═════ Data extract
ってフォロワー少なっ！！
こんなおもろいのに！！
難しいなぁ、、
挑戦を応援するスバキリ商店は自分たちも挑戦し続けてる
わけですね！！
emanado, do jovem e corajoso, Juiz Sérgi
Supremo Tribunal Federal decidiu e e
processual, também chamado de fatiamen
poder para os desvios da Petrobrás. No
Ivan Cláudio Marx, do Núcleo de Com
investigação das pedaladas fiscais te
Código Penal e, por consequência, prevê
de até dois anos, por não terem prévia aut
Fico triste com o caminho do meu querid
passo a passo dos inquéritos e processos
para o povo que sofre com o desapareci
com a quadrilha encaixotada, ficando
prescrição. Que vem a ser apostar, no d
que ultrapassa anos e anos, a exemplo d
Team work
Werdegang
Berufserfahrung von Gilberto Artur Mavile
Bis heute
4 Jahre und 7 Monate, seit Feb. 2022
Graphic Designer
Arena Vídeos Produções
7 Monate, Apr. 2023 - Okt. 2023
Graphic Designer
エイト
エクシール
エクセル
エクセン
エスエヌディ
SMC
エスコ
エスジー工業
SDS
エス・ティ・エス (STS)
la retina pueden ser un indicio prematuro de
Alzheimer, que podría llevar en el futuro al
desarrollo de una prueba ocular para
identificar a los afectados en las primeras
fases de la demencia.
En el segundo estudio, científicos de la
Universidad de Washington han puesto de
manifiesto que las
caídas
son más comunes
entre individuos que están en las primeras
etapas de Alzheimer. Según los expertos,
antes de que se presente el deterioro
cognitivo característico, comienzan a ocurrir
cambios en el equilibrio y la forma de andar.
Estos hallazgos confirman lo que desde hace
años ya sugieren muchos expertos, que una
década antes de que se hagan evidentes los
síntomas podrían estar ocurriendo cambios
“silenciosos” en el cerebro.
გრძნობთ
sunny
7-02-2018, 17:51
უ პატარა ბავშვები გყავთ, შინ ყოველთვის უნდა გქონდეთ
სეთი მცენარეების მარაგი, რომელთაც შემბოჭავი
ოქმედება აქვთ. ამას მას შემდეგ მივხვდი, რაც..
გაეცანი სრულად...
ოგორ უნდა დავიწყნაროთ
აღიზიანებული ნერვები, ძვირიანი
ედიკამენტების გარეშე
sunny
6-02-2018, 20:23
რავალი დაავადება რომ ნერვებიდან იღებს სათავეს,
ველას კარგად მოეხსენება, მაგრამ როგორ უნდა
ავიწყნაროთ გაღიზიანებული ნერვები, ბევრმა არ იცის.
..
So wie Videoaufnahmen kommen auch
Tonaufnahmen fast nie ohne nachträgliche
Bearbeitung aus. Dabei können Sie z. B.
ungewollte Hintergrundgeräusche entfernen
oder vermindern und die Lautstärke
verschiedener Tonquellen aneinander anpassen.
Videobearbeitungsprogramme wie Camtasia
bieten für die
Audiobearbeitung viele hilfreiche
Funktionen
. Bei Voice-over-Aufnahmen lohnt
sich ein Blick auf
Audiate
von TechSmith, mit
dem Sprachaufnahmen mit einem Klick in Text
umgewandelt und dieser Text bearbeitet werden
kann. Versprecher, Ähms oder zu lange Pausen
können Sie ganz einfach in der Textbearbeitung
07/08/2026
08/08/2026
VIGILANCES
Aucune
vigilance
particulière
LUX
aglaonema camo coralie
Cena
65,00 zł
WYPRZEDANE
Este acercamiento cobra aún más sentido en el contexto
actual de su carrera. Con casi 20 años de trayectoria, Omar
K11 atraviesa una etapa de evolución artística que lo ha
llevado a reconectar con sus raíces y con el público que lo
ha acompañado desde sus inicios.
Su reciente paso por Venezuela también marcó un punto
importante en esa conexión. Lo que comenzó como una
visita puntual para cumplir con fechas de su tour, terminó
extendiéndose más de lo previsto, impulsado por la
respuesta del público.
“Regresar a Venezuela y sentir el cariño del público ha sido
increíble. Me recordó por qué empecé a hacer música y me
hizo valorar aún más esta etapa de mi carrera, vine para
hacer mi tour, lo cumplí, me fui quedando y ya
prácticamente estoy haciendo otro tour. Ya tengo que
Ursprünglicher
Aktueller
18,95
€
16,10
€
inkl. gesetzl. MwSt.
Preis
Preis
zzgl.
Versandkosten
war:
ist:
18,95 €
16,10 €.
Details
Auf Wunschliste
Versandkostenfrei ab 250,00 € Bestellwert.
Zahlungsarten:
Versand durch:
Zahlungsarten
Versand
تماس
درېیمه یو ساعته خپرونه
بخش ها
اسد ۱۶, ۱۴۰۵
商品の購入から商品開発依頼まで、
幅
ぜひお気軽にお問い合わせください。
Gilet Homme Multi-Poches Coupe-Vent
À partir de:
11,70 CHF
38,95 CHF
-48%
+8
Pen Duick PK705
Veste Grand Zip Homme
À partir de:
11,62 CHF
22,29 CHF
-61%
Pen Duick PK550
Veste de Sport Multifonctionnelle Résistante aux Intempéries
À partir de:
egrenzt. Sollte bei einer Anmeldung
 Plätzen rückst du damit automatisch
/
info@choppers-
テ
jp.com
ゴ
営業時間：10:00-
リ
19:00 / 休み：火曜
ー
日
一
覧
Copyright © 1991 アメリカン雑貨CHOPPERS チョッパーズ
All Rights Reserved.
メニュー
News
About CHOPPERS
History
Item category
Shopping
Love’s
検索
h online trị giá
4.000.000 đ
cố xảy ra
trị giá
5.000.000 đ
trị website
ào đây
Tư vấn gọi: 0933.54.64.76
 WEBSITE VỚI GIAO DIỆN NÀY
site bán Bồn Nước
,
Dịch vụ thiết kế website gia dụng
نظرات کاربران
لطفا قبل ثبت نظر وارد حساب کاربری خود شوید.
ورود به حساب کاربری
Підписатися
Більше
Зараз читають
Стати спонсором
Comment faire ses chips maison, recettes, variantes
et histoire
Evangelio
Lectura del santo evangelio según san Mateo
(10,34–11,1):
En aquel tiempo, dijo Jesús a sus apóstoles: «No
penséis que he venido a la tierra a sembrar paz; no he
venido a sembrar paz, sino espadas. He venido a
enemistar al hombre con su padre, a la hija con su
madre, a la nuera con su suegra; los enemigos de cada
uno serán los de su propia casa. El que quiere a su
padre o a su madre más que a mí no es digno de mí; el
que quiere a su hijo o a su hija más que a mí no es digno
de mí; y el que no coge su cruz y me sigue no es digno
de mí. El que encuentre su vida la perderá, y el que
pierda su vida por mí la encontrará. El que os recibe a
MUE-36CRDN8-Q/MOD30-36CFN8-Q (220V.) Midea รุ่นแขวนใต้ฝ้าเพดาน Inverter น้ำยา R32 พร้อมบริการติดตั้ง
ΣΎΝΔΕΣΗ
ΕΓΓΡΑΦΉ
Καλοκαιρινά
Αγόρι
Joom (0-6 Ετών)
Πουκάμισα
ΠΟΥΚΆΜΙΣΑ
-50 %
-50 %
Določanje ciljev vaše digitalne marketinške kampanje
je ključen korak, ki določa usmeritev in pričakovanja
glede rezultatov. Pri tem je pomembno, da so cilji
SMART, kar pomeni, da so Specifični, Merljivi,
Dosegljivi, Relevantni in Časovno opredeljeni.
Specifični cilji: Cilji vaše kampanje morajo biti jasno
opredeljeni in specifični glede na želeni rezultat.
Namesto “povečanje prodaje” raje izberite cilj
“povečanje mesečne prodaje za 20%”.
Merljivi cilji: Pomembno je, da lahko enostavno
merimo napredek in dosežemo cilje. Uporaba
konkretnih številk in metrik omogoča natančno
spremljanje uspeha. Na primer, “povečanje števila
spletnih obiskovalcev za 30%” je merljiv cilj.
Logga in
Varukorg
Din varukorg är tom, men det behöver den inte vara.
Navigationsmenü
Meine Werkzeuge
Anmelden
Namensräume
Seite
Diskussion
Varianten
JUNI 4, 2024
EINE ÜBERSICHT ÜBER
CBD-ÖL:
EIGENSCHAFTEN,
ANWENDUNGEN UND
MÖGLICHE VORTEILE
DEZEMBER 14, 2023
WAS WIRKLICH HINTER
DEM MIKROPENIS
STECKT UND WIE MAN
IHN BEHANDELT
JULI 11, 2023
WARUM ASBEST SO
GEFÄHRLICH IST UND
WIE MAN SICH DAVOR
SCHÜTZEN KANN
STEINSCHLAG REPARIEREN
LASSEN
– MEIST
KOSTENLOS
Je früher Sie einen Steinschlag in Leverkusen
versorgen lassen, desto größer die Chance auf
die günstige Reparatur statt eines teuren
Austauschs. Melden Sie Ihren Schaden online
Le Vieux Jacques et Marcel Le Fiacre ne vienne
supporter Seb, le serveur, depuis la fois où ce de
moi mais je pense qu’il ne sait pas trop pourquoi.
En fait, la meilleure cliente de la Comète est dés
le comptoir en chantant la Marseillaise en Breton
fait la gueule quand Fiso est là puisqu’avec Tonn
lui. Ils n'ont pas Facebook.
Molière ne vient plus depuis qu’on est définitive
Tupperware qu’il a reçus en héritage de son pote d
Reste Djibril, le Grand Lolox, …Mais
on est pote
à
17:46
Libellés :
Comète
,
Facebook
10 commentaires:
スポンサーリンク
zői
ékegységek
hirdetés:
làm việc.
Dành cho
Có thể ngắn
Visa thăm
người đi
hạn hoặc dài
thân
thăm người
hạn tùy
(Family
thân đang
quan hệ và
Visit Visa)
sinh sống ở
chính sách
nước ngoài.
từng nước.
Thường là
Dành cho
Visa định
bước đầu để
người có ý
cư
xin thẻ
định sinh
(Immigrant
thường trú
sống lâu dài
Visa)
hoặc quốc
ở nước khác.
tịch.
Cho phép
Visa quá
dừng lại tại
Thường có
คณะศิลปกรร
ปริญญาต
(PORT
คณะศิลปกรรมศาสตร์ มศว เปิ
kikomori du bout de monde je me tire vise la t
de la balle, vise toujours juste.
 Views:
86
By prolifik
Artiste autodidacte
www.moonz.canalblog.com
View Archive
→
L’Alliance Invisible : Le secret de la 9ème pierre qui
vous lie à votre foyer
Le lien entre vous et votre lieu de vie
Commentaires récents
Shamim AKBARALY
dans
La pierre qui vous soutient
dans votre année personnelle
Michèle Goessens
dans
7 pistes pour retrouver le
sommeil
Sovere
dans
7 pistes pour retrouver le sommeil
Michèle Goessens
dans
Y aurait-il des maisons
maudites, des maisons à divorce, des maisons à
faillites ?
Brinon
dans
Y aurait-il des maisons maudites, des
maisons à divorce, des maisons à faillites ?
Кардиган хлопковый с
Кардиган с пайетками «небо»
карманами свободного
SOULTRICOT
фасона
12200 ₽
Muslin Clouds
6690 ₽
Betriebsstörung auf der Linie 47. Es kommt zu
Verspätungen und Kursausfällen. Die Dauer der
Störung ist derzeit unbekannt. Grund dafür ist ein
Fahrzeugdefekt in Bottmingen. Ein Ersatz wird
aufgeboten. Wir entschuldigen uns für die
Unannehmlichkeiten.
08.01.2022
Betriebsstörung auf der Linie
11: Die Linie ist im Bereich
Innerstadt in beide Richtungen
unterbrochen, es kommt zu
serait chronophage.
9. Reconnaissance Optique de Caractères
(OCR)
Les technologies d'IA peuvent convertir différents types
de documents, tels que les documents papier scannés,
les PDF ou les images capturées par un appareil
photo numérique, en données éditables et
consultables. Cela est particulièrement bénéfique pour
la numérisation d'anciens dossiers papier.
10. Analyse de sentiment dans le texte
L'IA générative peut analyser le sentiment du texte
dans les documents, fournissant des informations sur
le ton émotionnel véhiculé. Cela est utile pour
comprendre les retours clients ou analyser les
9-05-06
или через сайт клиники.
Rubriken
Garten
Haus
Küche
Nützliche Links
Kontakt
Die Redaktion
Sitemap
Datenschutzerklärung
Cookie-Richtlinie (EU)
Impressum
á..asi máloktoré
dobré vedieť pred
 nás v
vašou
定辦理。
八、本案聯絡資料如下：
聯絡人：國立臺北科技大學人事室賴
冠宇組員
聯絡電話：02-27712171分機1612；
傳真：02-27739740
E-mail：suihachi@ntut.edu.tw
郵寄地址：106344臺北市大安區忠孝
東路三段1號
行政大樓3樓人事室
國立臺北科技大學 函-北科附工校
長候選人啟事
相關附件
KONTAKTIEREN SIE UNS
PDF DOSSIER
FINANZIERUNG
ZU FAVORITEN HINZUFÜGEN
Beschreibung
══════════
- **Aim of the exercise**
From the start of the data to the line that holds "com a quadrilha encaixotada, ficando", retype each line exactly, with both ends included.

- **Written response**
ってフォロワー少なっ！！
こんなおもろいのに！！
難しいなぁ、、
挑戦を応援するスバキリ商店は自分たちも挑戦し続けてる
わけですね！！
emanado, do jovem e corajoso, Juiz Sérgi
Supremo Tribunal Federal decidiu e e
processual, também chamado de fatiamen
poder para os desvios da Petrobrás. No
Ivan Cláudio Marx, do Núcleo de Com
investigação das pedaladas fiscais te
Código Penal e, por consequência, prevê
de até dois anos, por não terem prévia aut
Fico triste com o caminho do meu querid
passo a passo dos inquéritos e processos
para o povo que sofre com o desapareci
com a quadrilha encaixotada, ficando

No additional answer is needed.